IM2 is concerned with the development of natural multimodal interfaces for human-computer interaction. By “multimodal” we mean the different technologies that coordinate natural input modes (such as speech, pen, touch, hand gestures, head and body movements, and eventually physiological sensors) with multimedia system output (such as speech, sounds, and images). Ultimately, these multimodal interfaces should flexibly accommodate a wide range of users, tasks, and environments for which any single mode may not suffice. The ideal interface should primarily be able to deal with more comprehensive and realistic forms of data, including mixed data types (i.e., data from different input modalities such as image and audio).
As part of IM2, we are also focusing on computer-enhanced human-to-human interaction. Indeed, understanding human-human interaction is fundamental to the long-term pursuit of powerful and natural multimodal interfaces for human-computer interaction. In addition to making rich, socially-enhanced analyses of group process ripe for exploitation, our advances in speech, video, and language processing, as well as the tools for working with multimodal data, will improve research and development in many related areas.
The field of multimodal interaction covers a wide range of critical activities and applications, including recognition and interpretation of spoken, written and gestural language, particularly when used to interface with multimedia information systems, and biometric user authentication (protecting information access). As addressed by IM2, management of multimedia information systems is a wide-ranging and important research area that includes not only the multimodal interaction described above, but also multimedia document analysis, indexing, and information retrieval. The development of this technology is necessarily multi-disciplinary, requiring the collaborative contributions of experts in engineering, computer science, and linguistics.

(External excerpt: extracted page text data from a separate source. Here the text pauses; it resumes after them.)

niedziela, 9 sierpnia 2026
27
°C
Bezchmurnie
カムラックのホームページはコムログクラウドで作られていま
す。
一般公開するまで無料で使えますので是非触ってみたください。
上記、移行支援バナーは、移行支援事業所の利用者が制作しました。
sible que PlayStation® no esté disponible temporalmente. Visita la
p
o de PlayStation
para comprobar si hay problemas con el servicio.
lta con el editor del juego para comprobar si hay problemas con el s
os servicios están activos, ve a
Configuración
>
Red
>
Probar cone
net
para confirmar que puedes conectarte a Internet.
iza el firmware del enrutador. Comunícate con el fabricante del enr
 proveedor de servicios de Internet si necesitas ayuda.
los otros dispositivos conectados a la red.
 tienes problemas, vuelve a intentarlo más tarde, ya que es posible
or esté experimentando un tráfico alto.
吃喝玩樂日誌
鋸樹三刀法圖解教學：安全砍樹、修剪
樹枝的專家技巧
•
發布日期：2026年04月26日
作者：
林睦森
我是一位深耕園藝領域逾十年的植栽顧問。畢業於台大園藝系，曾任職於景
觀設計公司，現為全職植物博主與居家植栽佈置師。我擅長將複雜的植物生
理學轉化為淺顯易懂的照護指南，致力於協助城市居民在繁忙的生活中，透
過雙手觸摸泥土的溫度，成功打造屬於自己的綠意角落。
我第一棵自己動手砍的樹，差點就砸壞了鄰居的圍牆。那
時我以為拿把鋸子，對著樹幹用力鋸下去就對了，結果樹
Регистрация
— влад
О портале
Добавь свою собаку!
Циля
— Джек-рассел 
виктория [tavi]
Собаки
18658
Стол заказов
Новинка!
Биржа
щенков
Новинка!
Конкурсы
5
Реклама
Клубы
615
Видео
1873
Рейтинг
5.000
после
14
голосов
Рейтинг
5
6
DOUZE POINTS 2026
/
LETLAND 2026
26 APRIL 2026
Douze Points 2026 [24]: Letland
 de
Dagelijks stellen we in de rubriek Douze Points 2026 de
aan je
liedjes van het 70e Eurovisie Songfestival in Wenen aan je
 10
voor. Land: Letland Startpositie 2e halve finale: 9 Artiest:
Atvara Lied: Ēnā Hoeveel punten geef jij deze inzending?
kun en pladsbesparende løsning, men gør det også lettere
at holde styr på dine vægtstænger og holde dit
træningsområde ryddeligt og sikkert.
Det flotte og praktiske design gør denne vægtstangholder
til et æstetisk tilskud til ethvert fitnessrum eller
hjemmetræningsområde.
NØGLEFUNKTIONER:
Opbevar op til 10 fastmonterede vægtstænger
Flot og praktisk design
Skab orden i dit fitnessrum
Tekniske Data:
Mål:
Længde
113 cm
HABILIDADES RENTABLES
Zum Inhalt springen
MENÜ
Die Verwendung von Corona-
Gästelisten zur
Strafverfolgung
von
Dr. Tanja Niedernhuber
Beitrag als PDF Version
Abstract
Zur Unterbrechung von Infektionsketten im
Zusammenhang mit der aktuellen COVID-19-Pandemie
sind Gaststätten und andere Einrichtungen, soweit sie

To foster collaboration, and as a particularly interesting application, IM2 is mainly focusing on new multimodal technologies to support human interaction, in the context of smart meeting rooms and remote meeting assistants. In this context, IM2 thus aims to enhance the value of multimodal meeting recordings and to make human interaction more effective in real time. These goals will be achieved by developing new tools for computer supported cooperative work and by designing new ways to search and browse meetings as part of an integrated multimodal group communication, captured from a wide range of devices. Several technology prototypes, able to record meetings and to automatically generate searchable multimedia meeting archives are now available and some of the resulting technologies are being exploited by IM2 spin-offs or have been adopted by companies working in the multiple fields of Information and Communication Technology (ICT), including e.g. video-conferencing and meeting facilitation.